I remember a number of years ago wanting to visit my family in England after an absence of over two decades.  I was scared because I’d have to travel home alone.  But I wanted to go so badly I knew that I’d have to do it anyway.  This seems to be key to me.  I have to want something badly enough to be able to deal with the fear.  Anyway, I did go to England and nothing bad happened to me.  When I told my son that all went well because the universe supported my choice he said, “I find it interesting that you give credit to the universe when all goes well, but blame yourself when it doesn’t.  Isn’t it possible that you had something to do with the fact that all did go well?”  Interesting.

This new perspective of myself was enlightening.  Maybe I’m more capable than I think I am.  Just because I have a hearing loss which makes me self-conscious at times, doesn’t mean I can’t do things for myself.  Sure there were times I had to ask for help, but I did it and I arrived safely wherever I needed to be.   And that’s what counts. One of the stumbling blocks I have about driving alone is I’m afraid that I won’t be able to manage if something goes wrong.  Clearly, I need to rethink this notion.

When I turned fifty, I thought about getting my nose pierced. I was sure it would hurt a whole lot more than when I got my ears pierced. I talked about it, and I asked others who had gotten it done, but still I hesitated.  One of my co-workers challenged me by saying, “Instead of talking about it all the time, why don’t you just do it.” That was the catalyst I needed to make it a reality.  I got my nose pierced, and guess what?  It wasn’t so bad at all.  This is a message I need to transfer to driving long distances alone:  JUST DO IT.  Sure it will be scary.  My palms will probably sweat. I’ll most likely lose sleep the night before my trip, and my heart will be in my throat, and I’ll get that tightness in the pit of my stomach.  But guess what?  It won’t kill me.

If I don’t overcome my fear, it will always be in front of me.  It has been my experience that everything we don’t do because we’re afraid, it has a way of turning up again and again until we are ready to say yes.  If I can overcome my fear of going to university – and my fear was immense – I know I can overcome my fear of driving long distances on the highway.

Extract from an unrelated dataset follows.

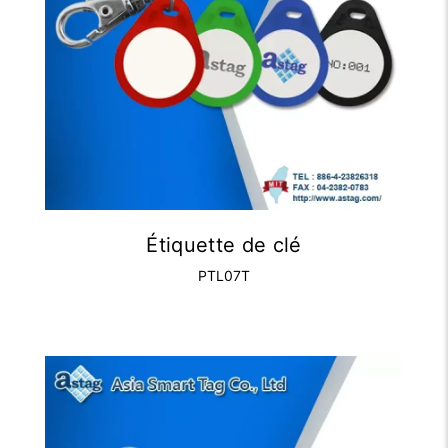
Étiquette de clé
PTL07T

I keep using the term, “overcome fear”, and that’s wrong.  We don’t overcome fear, we find ways to work through it.  A girlfriend of mine who often drives long distances alone says that she feels safe by having a cell phone along when she’s traveling.  She also listens to books on tape to keep her company.  I think I’d add food and water to that list, and I’ve even consider taking self-defence classes to feel safe as a woman traveling alone. I’ve had women friends say having a GPS is a blessing when they get lost.  All of these things are definitely within my reach.